(To do) Without changing a single word, write out every entry.

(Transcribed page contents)
'''

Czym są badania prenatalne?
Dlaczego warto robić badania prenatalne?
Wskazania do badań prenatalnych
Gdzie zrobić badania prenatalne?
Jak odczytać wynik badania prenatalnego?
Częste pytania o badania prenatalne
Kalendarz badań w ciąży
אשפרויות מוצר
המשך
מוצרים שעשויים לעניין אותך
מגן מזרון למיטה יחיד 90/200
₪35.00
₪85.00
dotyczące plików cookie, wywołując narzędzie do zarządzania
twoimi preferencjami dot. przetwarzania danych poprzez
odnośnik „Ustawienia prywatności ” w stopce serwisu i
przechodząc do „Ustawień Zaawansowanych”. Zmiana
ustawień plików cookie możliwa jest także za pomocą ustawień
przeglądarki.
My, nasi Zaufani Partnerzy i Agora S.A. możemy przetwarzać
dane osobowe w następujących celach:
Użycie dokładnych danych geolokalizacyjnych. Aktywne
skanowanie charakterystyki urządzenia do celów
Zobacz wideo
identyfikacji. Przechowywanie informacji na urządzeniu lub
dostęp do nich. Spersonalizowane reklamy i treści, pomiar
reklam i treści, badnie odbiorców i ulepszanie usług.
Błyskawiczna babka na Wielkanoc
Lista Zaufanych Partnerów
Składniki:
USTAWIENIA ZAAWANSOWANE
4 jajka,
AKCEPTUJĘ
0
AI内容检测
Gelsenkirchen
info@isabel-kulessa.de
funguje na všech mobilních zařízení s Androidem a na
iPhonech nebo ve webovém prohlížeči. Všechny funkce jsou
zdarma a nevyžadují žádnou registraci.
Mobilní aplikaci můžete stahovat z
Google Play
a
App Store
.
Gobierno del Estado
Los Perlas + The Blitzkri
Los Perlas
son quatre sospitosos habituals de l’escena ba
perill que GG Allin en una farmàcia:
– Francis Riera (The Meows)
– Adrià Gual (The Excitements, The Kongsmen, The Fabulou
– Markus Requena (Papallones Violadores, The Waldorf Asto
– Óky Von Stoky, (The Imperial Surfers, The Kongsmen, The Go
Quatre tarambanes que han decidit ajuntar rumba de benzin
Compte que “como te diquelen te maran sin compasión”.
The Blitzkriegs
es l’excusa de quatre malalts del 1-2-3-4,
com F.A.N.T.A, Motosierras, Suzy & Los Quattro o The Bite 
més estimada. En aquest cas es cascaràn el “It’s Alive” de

'''

(Solved problem)
Czym są badania prenatalne?
Dlaczego warto robić badania prenatalne?
Wskazania do badań prenatalnych
Gdzie zrobić badania prenatalne?
Jak odczytać wynik badania prenatalnego?
Częste pytania o badania prenatalne
Kalendarz badań w ciąży
אשפרויות מוצר
המשך
מוצרים שעשויים לעניין אותך
מגן מזרון למיטה יחיד 90/200
₪35.00
₪85.00
dotyczące plików cookie, wywołując narzędzie do zarządzania
twoimi preferencjami dot. przetwarzania danych poprzez
odnośnik „Ustawienia prywatności ” w stopce serwisu i
przechodząc do „Ustawień Zaawansowanych”. Zmiana
ustawień plików cookie możliwa jest także za pomocą ustawień
przeglądarki.
My, nasi Zaufani Partnerzy i Agora S.A. możemy przetwarzać
dane osobowe w następujących celach:
Użycie dokładnych danych geolokalizacyjnych. Aktywne
skanowanie charakterystyki urządzenia do celów
Zobacz wideo
identyfikacji. Przechowywanie informacji na urządzeniu lub
dostęp do nich. Spersonalizowane reklamy i treści, pomiar
reklam i treści, badnie odbiorców i ulepszanie usług.
Błyskawiczna babka na Wielkanoc
Lista Zaufanych Partnerów
Składniki:
USTAWIENIA ZAAWANSOWANE
4 jajka,
AKCEPTUJĘ
0
AI内容检测
Gelsenkirchen
info@isabel-kulessa.de
funguje na všech mobilních zařízení s Androidem a na
iPhonech nebo ve webovém prohlížeči. Všechny funkce jsou
zdarma a nevyžadují žádnou registraci.
Mobilní aplikaci můžete stahovat z
Google Play
a
App Store
.
Gobierno del Estado
Los Perlas + The Blitzkri
Los Perlas
son quatre sospitosos habituals de l’escena ba
perill que GG Allin en una farmàcia:
– Francis Riera (The Meows)
– Adrià Gual (The Excitements, The Kongsmen, The Fabulou
– Markus Requena (Papallones Violadores, The Waldorf Asto
– Óky Von Stoky, (The Imperial Surfers, The Kongsmen, The Go
Quatre tarambanes que han decidit ajuntar rumba de benzin
Compte que “como te diquelen te maran sin compasión”.
The Blitzkriegs
es l’excusa de quatre malalts del 1-2-3-4,
com F.A.N.T.A, Motosierras, Suzy & Los Quattro o The Bite 
més estimada. En aquest cas es cascaràn el “It’s Alive” de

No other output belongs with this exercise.